Но когда я, всегда живший с ощущением себя как естественной части русской жизни, сталкиваюсь с актами «патриотично» настроенных москвичей, идущих убивать нерусских за то, что они нерусские, — китайцев, таджиков, узбеков, негров и т. д., — я чувствую реальную угрозу и себе, и своей национальной культуре. И если именно эти акты наше общество признает в конце концов проявлением истинно русского духа, то ничем кроме как тягчайшим оскорблением меня как русского я воспринять это не смогу.
Национальная культура перестает быть культурой, когда нарушает общечеловеческие ценности, частным проявлением которых она является. Проще сказать, бог един для всех. И, так или иначе, это чувствуют все.
(Я отдаю себе отчет в том, как тупо («политкорректно») выглядят вот эти суждения на фоне общепринятого сегодня в нашей продвинутой публицистике. Но вот беда — я не продвинутый. Я — «политкорректный», то есть вполне осознанно держусь вот за эту систему элементарных, «тупых» критериев — «добро — зло», «нравственно — безнравственно», короче, «черное — белое», потому как хорошо знаю особенности «гибкого» ума, с помощью которого очень легко перехитрить самого себя. И потому «интеллектуальной тупости» своей не стыжусь.)
Короче, назвать Гольдштейна героем-мучеником я, например, не могу. Чудовищем — тоже. Чудовище — это тот, кто убивает издали, нажимая кнопочку. А здесь человек вышел на бой, зная, что у него нет шансов остаться в живых.
Гольдштейн для меня — трагедия. Так же, как чеченские террористки-смертницы в Москве. Говорю это как человек, вполне могший оказаться в том вагоне метро, который взорвала чеченка-смертница на станции метро «Павелецкая» — это мой ежедневный маршрут на работу. У меня нет иллюзий насчет военной этики кавказцев, я помню кадры из Буденновска, на которых бородатые могучие воины с автоматами воюют, прикрываясь русскими беременными женщинами, помню тринадцатилетнюю русскую девочку, которую украли и истязали такие же взрослые вооруженные мужчины и вернули отцу без пальцев на руке, которые отрезали (европейские правозащитники отказались потом показывать на тамошнем телевидении эту девочку, чтобы не бросать тень на образ «борцов против путинского режима»), но я помню и полковника Буданова, ничем не отличающегося для меня от всех этих хаттабов и басаевых. Что двигало этими чеченскими женщинами-смертницами, мне не дано понять. В патологическую эмоциональную тупость их, «оболваненных» какими-то особыми исламскими психологическими практиками, я верю слабо.

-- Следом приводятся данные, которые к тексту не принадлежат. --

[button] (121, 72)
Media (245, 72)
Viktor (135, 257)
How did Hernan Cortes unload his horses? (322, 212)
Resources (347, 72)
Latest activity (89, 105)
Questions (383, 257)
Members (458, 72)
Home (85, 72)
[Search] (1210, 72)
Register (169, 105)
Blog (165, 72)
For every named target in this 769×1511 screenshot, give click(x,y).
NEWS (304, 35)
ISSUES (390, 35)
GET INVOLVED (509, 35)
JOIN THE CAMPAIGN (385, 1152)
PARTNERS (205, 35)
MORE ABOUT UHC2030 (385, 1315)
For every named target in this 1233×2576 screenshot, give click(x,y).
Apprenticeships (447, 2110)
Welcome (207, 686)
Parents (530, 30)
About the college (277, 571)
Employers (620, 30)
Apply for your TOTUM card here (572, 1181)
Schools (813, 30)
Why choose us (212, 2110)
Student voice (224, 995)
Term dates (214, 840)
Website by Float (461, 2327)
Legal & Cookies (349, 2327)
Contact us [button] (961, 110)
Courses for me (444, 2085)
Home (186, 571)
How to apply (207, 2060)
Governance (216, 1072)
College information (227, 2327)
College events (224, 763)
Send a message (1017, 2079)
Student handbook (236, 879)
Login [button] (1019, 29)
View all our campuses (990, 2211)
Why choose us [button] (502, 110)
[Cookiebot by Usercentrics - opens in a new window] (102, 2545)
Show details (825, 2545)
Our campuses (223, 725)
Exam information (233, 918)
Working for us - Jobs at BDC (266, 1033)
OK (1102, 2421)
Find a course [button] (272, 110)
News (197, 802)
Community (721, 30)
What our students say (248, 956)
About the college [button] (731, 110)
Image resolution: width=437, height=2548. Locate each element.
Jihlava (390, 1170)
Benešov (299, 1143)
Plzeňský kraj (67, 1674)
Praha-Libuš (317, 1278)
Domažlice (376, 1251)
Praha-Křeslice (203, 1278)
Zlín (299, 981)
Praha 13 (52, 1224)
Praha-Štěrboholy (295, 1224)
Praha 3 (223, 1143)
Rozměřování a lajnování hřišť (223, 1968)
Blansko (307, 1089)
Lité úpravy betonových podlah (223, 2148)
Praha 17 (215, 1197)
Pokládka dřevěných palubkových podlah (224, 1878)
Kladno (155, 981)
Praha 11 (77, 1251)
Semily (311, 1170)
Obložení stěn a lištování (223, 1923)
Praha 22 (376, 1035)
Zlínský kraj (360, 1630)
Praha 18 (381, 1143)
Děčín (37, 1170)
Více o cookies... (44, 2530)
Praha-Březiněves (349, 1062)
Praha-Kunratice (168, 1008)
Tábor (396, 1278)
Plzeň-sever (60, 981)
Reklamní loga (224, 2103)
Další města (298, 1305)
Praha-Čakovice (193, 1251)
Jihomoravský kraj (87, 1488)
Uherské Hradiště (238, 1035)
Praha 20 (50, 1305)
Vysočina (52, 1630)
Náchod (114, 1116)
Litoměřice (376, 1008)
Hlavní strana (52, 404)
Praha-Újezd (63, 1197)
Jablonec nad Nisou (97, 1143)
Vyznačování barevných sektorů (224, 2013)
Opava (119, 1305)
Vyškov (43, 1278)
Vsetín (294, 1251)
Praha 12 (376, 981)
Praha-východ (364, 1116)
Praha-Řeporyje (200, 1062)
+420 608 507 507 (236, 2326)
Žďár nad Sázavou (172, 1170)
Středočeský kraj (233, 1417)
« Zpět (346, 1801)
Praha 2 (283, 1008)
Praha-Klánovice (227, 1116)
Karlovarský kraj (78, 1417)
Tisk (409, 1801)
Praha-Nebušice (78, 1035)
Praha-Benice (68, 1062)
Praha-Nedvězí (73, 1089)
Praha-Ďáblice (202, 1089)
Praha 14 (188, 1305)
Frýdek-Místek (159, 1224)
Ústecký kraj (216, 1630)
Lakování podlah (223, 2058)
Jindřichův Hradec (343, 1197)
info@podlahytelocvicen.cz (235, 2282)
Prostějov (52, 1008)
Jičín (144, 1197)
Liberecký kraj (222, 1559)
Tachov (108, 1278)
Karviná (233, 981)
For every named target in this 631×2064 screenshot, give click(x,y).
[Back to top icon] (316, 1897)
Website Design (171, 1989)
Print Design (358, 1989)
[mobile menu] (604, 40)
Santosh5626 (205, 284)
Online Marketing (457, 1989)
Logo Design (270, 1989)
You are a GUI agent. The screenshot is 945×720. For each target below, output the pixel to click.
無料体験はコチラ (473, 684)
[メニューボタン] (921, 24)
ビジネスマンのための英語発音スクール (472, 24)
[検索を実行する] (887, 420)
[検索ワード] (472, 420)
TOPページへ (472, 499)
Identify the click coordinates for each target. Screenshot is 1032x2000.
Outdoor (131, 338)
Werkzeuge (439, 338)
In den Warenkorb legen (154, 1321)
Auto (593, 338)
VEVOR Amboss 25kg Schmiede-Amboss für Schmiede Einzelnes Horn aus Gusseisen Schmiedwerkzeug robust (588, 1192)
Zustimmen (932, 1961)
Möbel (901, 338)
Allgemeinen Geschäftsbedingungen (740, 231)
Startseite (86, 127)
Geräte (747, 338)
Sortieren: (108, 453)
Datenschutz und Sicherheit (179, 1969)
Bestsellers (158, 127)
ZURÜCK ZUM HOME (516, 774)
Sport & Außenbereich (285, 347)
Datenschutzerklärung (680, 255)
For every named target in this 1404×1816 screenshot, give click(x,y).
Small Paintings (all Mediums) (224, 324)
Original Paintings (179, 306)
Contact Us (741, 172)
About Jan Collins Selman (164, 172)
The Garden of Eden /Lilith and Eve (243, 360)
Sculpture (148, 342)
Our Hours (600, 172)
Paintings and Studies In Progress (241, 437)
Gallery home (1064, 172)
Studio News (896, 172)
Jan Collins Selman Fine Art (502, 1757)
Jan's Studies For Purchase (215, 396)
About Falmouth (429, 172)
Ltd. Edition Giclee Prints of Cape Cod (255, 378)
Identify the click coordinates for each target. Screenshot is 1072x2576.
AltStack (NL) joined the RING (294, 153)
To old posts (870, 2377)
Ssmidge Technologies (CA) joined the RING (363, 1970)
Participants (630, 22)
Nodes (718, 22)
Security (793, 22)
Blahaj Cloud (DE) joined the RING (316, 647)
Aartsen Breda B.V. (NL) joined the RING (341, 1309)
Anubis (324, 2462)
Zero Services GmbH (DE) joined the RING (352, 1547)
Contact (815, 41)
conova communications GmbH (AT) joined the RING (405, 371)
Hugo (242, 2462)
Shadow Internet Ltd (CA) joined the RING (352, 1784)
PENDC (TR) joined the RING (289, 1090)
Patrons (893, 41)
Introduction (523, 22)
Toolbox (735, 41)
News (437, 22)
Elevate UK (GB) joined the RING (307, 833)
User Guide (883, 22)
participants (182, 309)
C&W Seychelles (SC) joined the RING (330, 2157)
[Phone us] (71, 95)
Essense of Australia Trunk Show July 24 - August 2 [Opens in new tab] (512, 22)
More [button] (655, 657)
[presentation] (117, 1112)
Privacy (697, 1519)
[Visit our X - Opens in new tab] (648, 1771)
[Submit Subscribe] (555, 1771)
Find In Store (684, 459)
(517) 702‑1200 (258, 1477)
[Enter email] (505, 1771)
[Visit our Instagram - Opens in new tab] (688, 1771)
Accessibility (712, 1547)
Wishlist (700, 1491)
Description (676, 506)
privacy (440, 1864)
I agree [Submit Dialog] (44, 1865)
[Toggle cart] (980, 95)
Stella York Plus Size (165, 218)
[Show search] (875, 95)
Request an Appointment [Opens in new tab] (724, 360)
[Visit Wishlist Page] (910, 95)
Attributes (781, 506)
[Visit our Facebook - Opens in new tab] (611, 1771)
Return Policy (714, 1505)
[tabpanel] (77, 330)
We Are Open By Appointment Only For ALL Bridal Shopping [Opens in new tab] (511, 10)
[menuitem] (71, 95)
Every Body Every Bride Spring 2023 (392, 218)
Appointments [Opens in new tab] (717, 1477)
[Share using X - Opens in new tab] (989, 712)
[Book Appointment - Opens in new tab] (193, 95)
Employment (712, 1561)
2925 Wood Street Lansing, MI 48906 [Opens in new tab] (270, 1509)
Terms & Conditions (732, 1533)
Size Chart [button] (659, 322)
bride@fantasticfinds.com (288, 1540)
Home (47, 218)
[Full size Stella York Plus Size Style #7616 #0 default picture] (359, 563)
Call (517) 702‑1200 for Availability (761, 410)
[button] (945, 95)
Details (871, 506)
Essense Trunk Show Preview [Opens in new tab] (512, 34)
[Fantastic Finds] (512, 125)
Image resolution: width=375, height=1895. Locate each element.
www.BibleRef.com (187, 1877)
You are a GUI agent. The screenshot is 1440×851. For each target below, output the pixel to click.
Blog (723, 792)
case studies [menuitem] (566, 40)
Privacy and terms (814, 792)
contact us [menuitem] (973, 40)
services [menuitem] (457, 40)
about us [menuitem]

И здесь я вынужден пользоваться христианской терминологией: я не приемлю грех, но я готов вникать в состояние грешника.
Я не знаю, что переживал Гольдштейн, решаясь на такое. И не приведи бог узнать.
Вот с этим незавершенным размышлением я и выезжал из Хеврона. Окончание нашей с Шимоном поездки оказалось для меня неожиданным: не так уж, как выяснилось, далеки по внутреннему наполнению своей жизни израильский город Хеврон и мой как бы бесконечно далекий от здешних противостояний и ожесточений, «спокойный» город Москва.